Where the two reads stand: split as of three days ago, and the split is news. The season layer still says Markup; the state layer just withdrew its bull endorsement after the tripling. On the journal’s fastest tape we treat the newest signal as the loudest, without pretending it is yet a verdict.
The Tension: Everything About This Entry Is the Tension
Most entries in this journal have one fact arguing against the thesis. SoftBank’s file is arguments all the way down, so we log the two strongest on each side. For the bulls: a two-year record of 267% with a 1.35 risk-adjusted score that most funds would frame, and our own conservative model at double the price, the only name in the batch where our floor-of-pessimism number sits far above the market. For the bears: a state model that just pulled its endorsement after the run of a lifetime, and a screen fail that is not cosmetic, because 42% debt against a portfolio of volatile technology stakes is how 50.8% drawdowns happen and how the next one gets bigger. The insider and political files are empty, logged as empty. For the values-based investor the double fail settles it structurally: this name stays outside the screened universe regardless of the label. For everyone else, this page now exists, and its dates will do the arguing.

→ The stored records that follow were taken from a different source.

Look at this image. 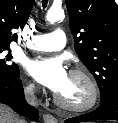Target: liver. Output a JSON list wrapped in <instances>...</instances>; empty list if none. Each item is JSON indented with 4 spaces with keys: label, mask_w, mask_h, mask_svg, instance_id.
I'll list each match as a JSON object with an SVG mask.
<instances>
[{
    "label": "liver",
    "mask_w": 118,
    "mask_h": 123,
    "mask_svg": "<svg viewBox=\"0 0 118 123\" xmlns=\"http://www.w3.org/2000/svg\"><path fill=\"white\" fill-rule=\"evenodd\" d=\"M23 121L8 106L0 103V123H22Z\"/></svg>",
    "instance_id": "6515ba94"
}]
</instances>
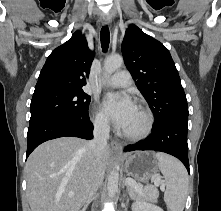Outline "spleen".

What Would Change the Read
- The state model: the bull classification returning within weeks logs the exit as a pause; the sideways reading decaying towards bear on this tape is the fire alarm, and we will date it within days.
- The June shelf: weekly closes under the ¥6,461 area would put the first crack in the markup structure that survived the 29% pullback.

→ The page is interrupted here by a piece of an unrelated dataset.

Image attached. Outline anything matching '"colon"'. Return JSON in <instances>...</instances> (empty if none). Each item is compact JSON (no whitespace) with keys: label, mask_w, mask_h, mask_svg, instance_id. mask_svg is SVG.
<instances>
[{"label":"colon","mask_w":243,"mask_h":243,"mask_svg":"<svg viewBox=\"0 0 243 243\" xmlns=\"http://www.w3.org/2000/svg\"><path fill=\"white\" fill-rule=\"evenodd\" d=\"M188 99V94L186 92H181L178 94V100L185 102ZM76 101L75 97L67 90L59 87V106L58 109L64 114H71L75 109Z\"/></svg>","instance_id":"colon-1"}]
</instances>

- The portfolio cycle: this stock is a derivative of its technology stakes. The same dispersion we logged across the AI chain applies here at one remove, and a turn in that cycle re-prices this file overnight.
- The debt line: deleveraging that brings the 42.0% ratio under our threshold would remove one of the two screen fails; the revenue-purity fail is structural to the holding-company form.
Journal — first entry
5 July 2026 — ¥6,472 — MARKUP (state model: sideways, 3 days, bull classification just ended). Journal opened on the wildest file we hold: 227.6% year, 7.7% daily character, 50.8% drawdown history, 29% below the high, screen failed twice, and our harshest model the lone optimist at ¥13,312. The newest signal is the loudest: the state exit, three days old. Next review: the state resolving or the ¥6,461 shelf deciding, whichever is first. This entry is permanent.
Titan Macro Desk. This is analysis and education, not financial advice. Markets carry risk. Always manage your position size and do your own research.